Sunday, 19 September 2010

The Poem Tree - Wittenham Clumps

A little bit of poetry while we wait for the Mini to be mended.
Pythius wants to chat:
Helen has gone out. I am left alone in the cottage. She says I am in charge, but actually it’s those pesky cats Harvey Sweetie-Pie (ginger mog) and Buster a crazy mixed up Burmese, who are really in charge.
As they have taken over the best chairs in the main room, I have decided to sneak upstairs and chat about poetry.

The pesky cats relaxing

Border collies are not really into poetry, but Helen is, which means that there are times when poems feature in our walks.
Sometimes, there is a plus side to her love of poetry as it takes me to magical places like Wittenham Clumps, which is a doggie paradise, providing I accept moments on the lead if we bump into the sheep, who act as lawnmowers and keep the Clumps neat and tidy.
Wittenham clumps are two ancient hill forts topped with trees that stand close to Little Wittenham, South Oxfordshire.
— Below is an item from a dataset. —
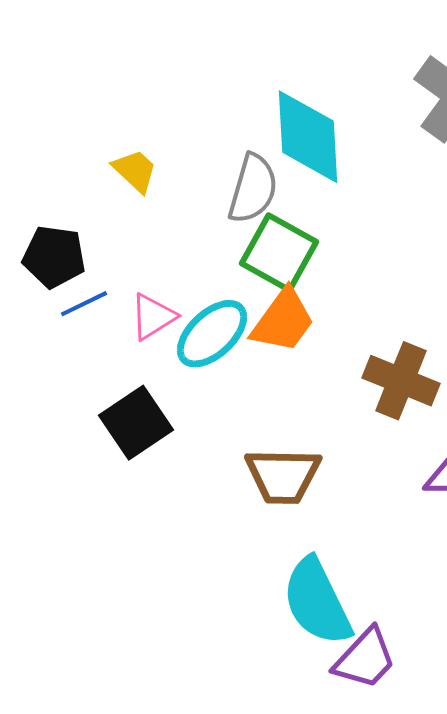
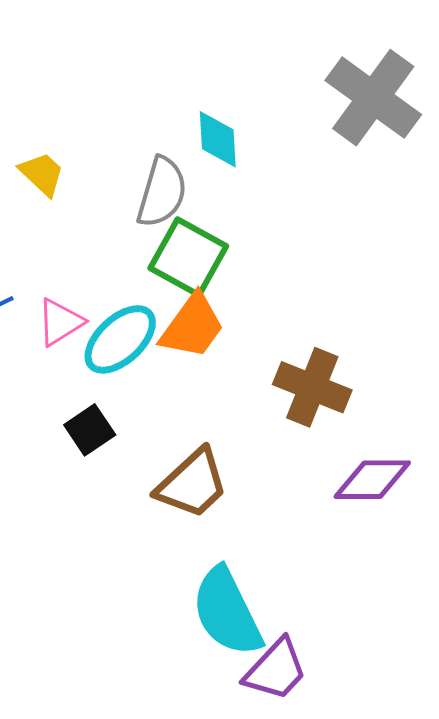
cyan diamond: (308, 137) -> (218, 139), size x0.6
black square: (136, 423) -> (90, 430), moved, size x0.7
brown trapezoid: (283, 476) -> (192, 484), turned -44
They stand tall and proud and dominate the landscape for miles around.
Castle Hill

My favourite walk is Castle Hill, the largest of the two clumps, where Helen and Auntie Liz often walk (or should I say climb?) to visit the poem tree.
The view from the top of Castle Hill is stunning There are panoramic views of the Berkshire Downs, Didcot Power Station chimneys and the historic riverside town of Dorchester that nestles in a fold of the Thanes.
Helen’s favourite trick, having reached the top of the Castle Hill, is to throw my ball right down to the bottom. I bound after it with great enthusiasm at first, returning carrying the ball in my teeth. After about half a dozen throws I am not quite so enthusiastic and the girls are usually laughing at me.

Pythius tries to read the plaque

Fortunately they recognise my need for a rest after a while and make their way to the poem tree and the plaque on which the poem has been transcribed. This gives me a chance to save face and catch my breath. It wouldn’t do for them to discover even Border collies get tired occasionally.

The poem is all gobbledegook to me. After all, anyone standing on the top of Castle Hill can see how beautiful the surrounding countryside is, why should anyone need a poem to tell them more?
That said, Helen and Auntie Liz seem to enjoy reading the poem. If they are happy, I guess I am happy.

The Poem Tree
While walking this area we have to be careful not to disturb ground nesting birds, but there are loads of places I can run. I love the unspoiled wildness of this ancient place.

Helen says
This 250 acre nature reserve is managed by Northmoor Trust and is designated a Site of Special Scientific Interest. Information maps, which detail the wild life that inhabit the area, can be found at the entrance by the car park.
The poem tree died several years ago and all the words that were carved on its trunk by Joseph Tub of Warborough in 1844/5 are now twisted and rotting. They are certainly very difficult to read.
However, thanks to Dr Henry Osmaston, who took an accurate tracing of the poem in 1965 when the tree was still alive and the words were more legible, visitors are able to still read the poem which describes the scene laid out before them.
The plaque commemorates the poem’s 150th anniversary.